The "up-and-back" firing driver in Azel is a very interesting design, a lot more than that of the
Mirage M-1 which basically just mimics the front baffle at the back of the speaker:
The bipolar Mirage M1 is imo an exceptionally well thought-out design. The wide, shallow format reduces the wrap-around dip, which occurs when the wrap-around path length to the listener is 1/2 wavelength longer than the direct sound path. (This is a comb-filter-like effect so it looks worse "on paper" than it sounds to the ears). The rear-firing woofer being closer to the floor than the front-firing one results in a different floor-bounce path length, which helps to fill in the floor-bounce dip of the front-firing woofer. And the notorious "baffle step" isn't even a thing - the rear-firing woofer "helps" the front-firing woofer below the baffle-step frequency. There are of course engineering tradeoffs to be juggled, but that's always the case - only marketing departments are immune to such nusiances.
Your post is the first time I've seen a cross-sectional drawing of the Mirage M1, and we see that the internal volume is divided into north and south, one section for each woofer. The partition panel is even angled, all of which bodes well for midrange clarity.
Imo the heart and soul of loudspeaker design is crossover design, and we can infer from
@Floyd Toole's choice of the M1 for his large Canadian listening room that Mirage did a good job there as well.
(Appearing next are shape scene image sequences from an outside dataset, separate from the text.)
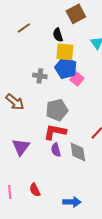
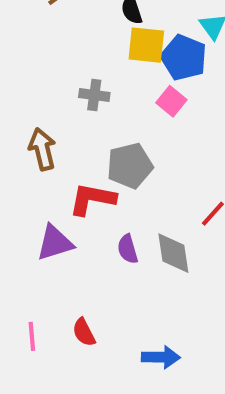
blue pentagon: (66, 68) -> (184, 58), moved
brown arrow: (15, 102) -> (42, 149), turned -144
red L-shape: (55, 132) -> (92, 199), moved
purple triangle: (21, 147) -> (55, 243), turned 36

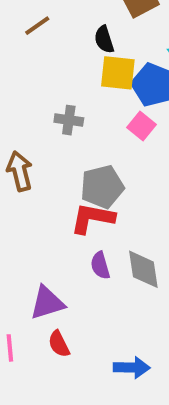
red L-shape: (92, 199) -> (92, 218), moved
purple triangle: (55, 243) -> (47, 303), moved

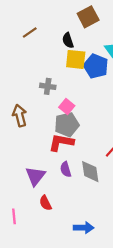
pink square: (141, 126) -> (67, 107), moved
purple triangle: (47, 303) -> (35, 176), moved, turned -35
red semicircle: (59, 344) -> (45, 203), moved

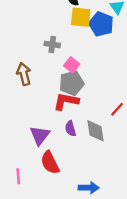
red semicircle: (45, 203) -> (50, 163), size x1.5

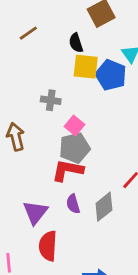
gray diamond: (95, 131) -> (104, 207), turned 60
red semicircle: (50, 163) -> (48, 246), turned 30

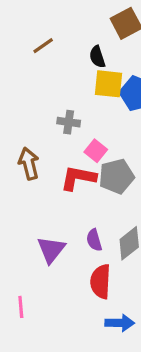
gray pentagon: (75, 148) -> (116, 176), moved
red L-shape: (68, 170) -> (78, 178), moved
red semicircle: (48, 246) -> (101, 281), moved

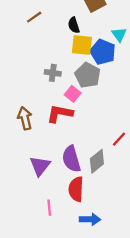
brown arrow: (29, 164) -> (25, 118), moved
gray pentagon: (116, 176) -> (88, 75), moved, turned -30
purple semicircle: (94, 240) -> (71, 159), size x1.6
pink line: (21, 307) -> (49, 208), moved

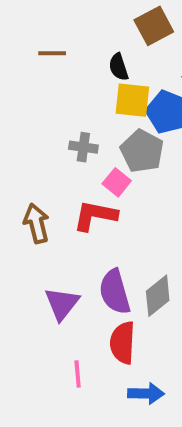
brown line: (34, 17) -> (52, 53), turned 35

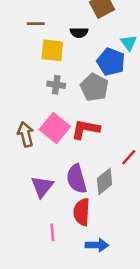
black semicircle: (119, 67) -> (79, 33), turned -72
yellow square: (132, 100) -> (52, 50), moved
pink square: (117, 182) -> (55, 128), moved, size x1.6
red L-shape: (95, 216) -> (85, 129), moved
Another radically different approach is that of the Sonus Faber Fenice AKA The Sonus Faber, which carries a speaker piggyback which can be rotated and EQ'ed by the user. I had a chance to listen to it when it was being demo'ed in Lisbon but was too lazy to visit the distributor...
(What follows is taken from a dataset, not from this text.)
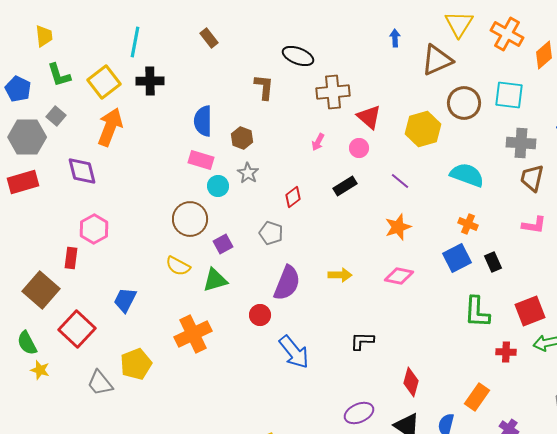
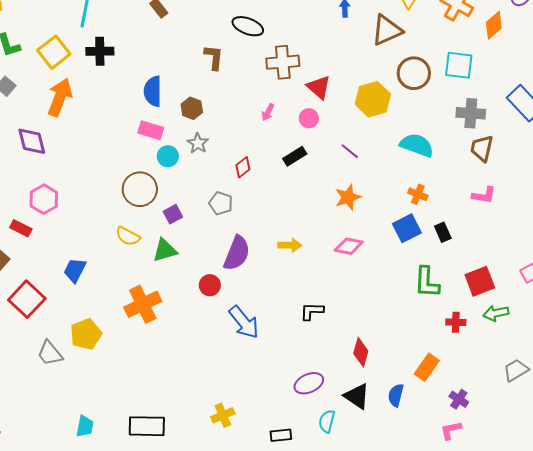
red rectangle: (71, 258) -> (21, 228), turned -70

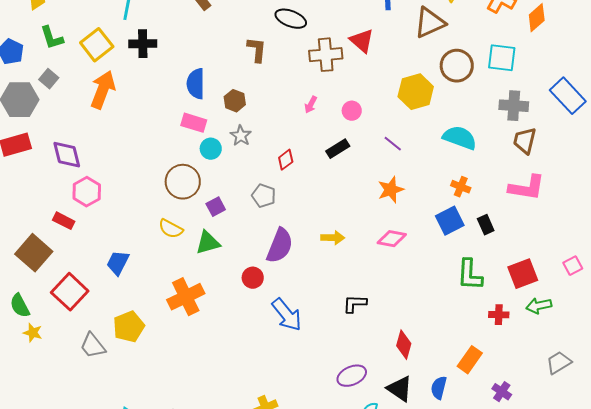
red triangle: (319, 87) -> (362, 41), moved
purple diamond: (32, 141) -> (67, 155), moved
pink L-shape: (484, 195) -> (527, 188), size x1.5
I think the original "Sonus Faber" speaker and the Aida also have a rear-firing array. Linn and Ohm Acoustics both made speakers with up-firing drivers atop the cabinets, and I recall seeing a speaker with a front-firing and an up-firing Lowther driver at an audio show. A fair number of speakers (including the original Revel Salon) use a rear-firing tweeter. And of course Maggies and Quads and Acoustats and Apogees and SoundLabs and Martin Logans and Roger Sanders' designs all have full-spectrum or nearly full-spectrum rear-firing energy.
This is a very good point, which gently throws the concept of the circle of confusion off balance.
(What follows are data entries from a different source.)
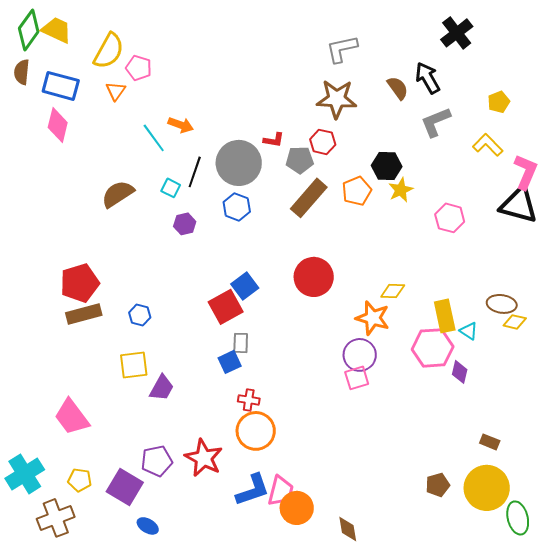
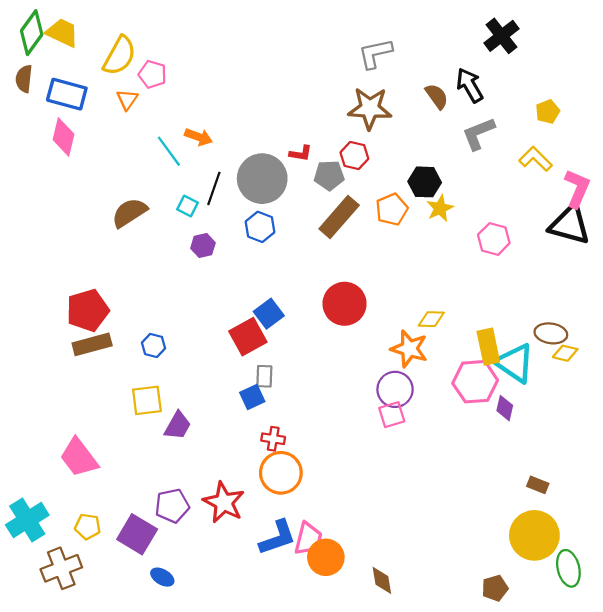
cyan triangle: (469, 331) -> (515, 363), size x2.0
brown pentagon: (438, 485) -> (495, 588), moved

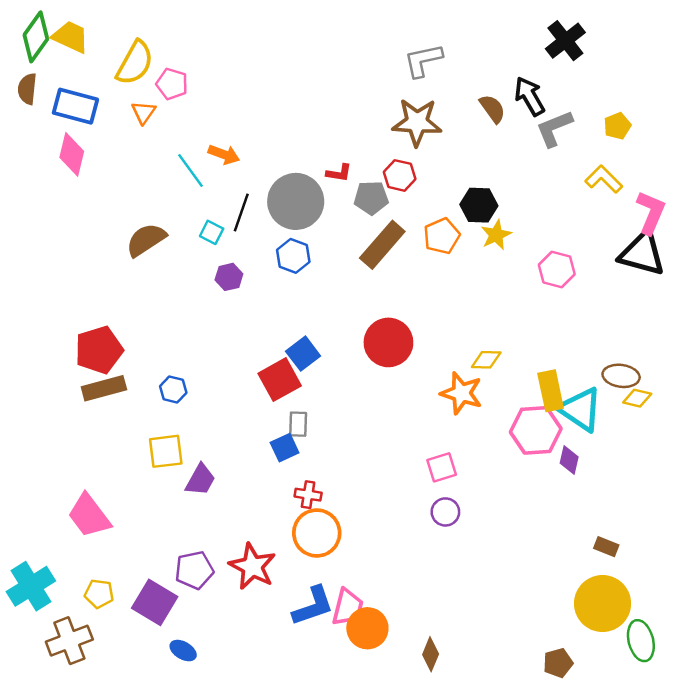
gray L-shape: (478, 134) -> (554, 128), moved
purple circle: (395, 389) -> (445, 512), moved, size x0.7
brown diamond: (382, 580) -> (431, 654), turned 32

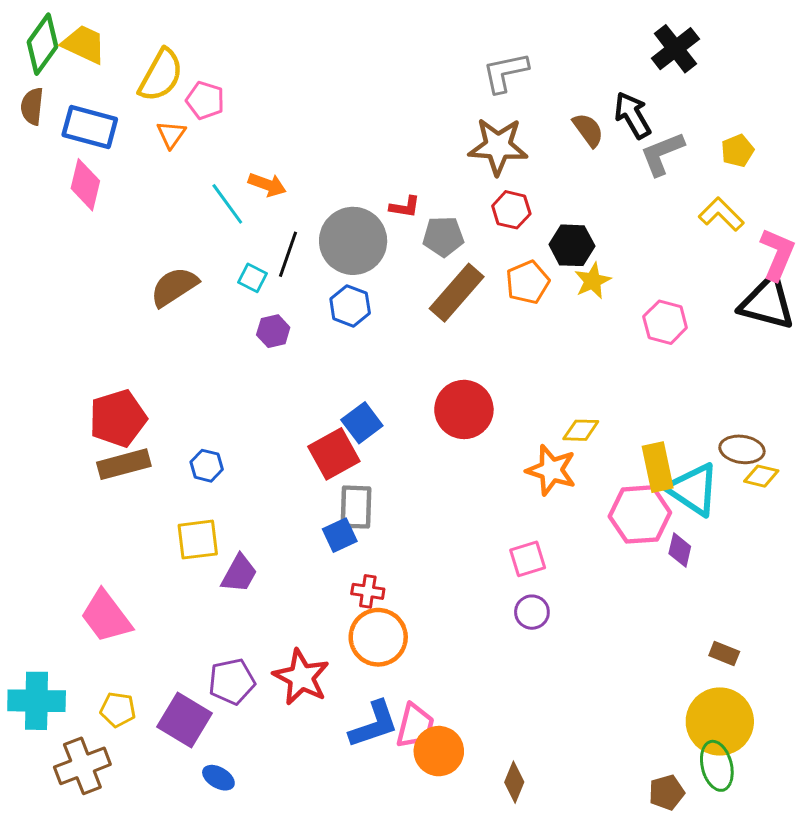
red hexagon: (400, 175) -> (511, 210), moved
gray rectangle: (298, 424) -> (356, 507), size x1.4
cyan cross: (31, 586) -> (37, 701), turned 33
green ellipse: (641, 641) -> (717, 766), moved

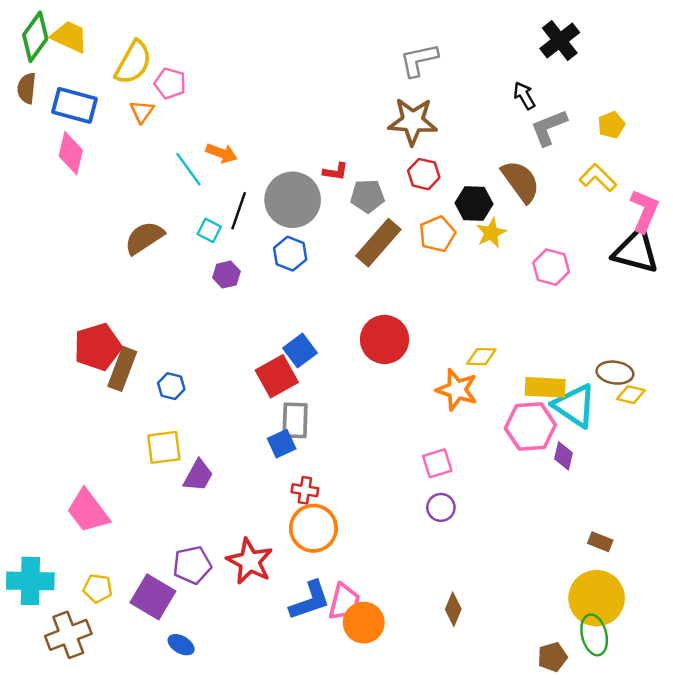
black arrow: (633, 115) -> (524, 96), size x0.7
brown semicircle: (588, 130) -> (521, 181), moved, size x1.5
brown rectangle: (124, 464) -> (122, 369), moved, turned -54
yellow rectangle: (658, 467) -> (545, 387), turned -75
brown diamond: (514, 782) -> (453, 609), moved

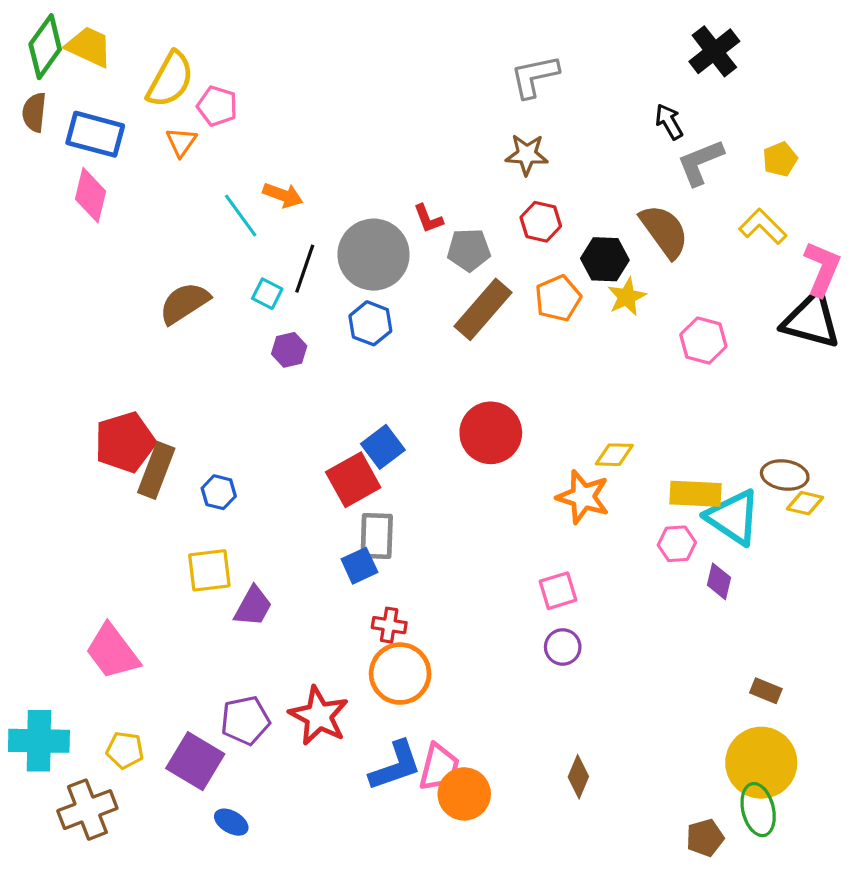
brown star: (413, 121) -> (527, 155), size x0.7
red L-shape: (336, 172) -> (428, 219), turned 60
pink hexagon: (530, 427) -> (677, 544), size x0.6

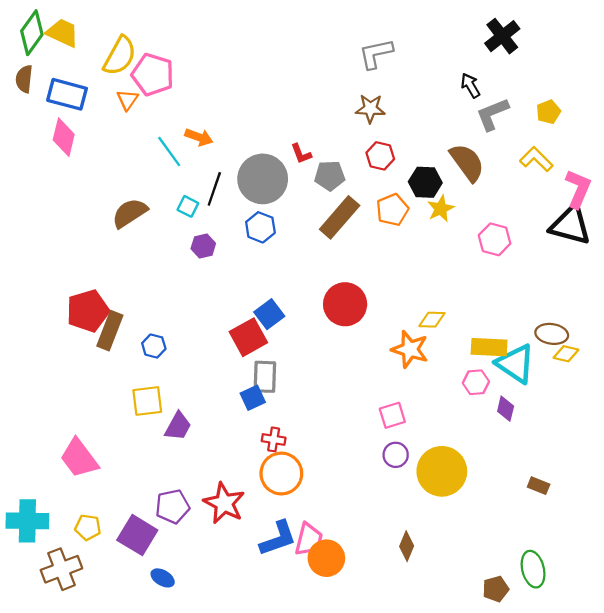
pink pentagon: (217, 106) -> (153, 75), size x1.5
yellow circle: (761, 763) -> (442, 471), moved

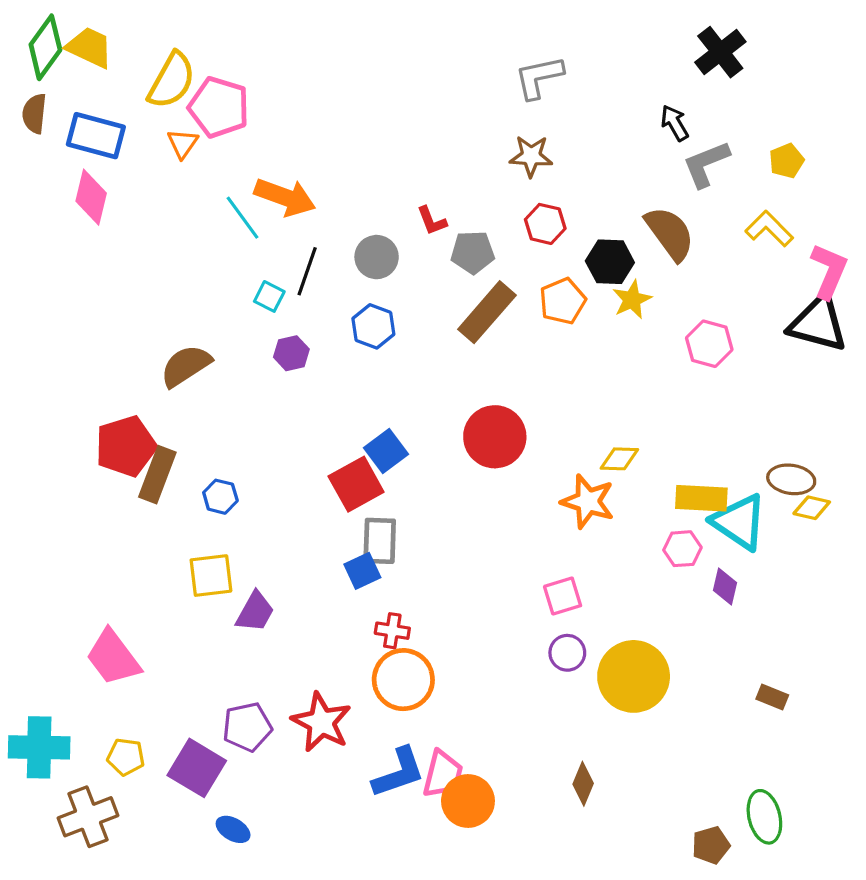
orange arrow: (199, 137) -> (285, 197), size x1.5
gray circle: (263, 179) -> (377, 257), size x0.6
brown semicircle: (130, 213) -> (186, 366), moved

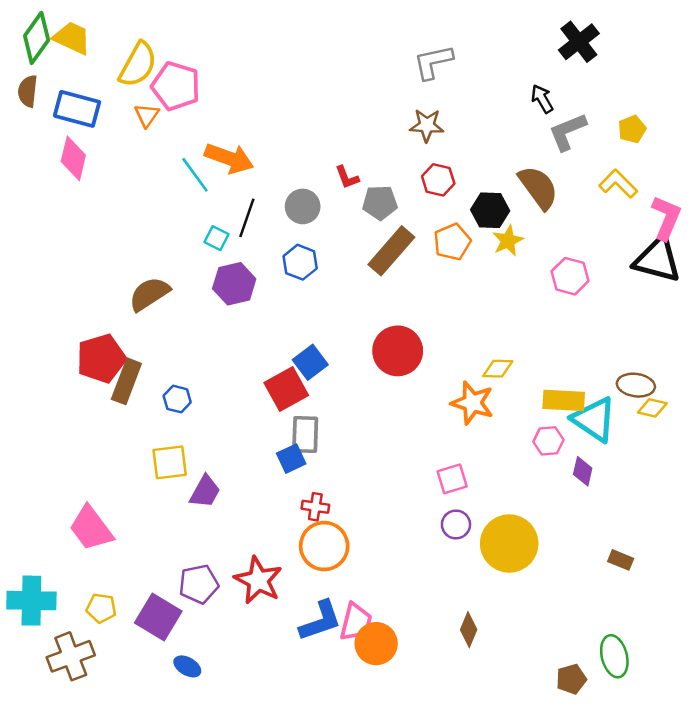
purple hexagon: (291, 353) -> (234, 284), size x1.5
My blasphemous goal is to create a credible illusion (both timbrally and spatially), rather than to "recreate what the recording engineer heard". The latter
may happen, but it is not my priority. To a ballpark first approximation I consider a well-energized reverberant field to be desirable, but such would arguably be generally undesirable in a recording studio.
And the myth that audio reproduction should be standardised, that there's a universal preference for spaciousness and envelopment, or a particular room response target curve.
Fortunately there are different approaches to loudspeaker design which prioritize different characteristics and imo THIS forum in particular excels at educating people so they can choose the type of speaker which aligns with their priorities and situations. For instance if your goal is to "recreate what the recording engineer heard", this forum will tell you what type of speakers to look at and what the contenders are within your price range.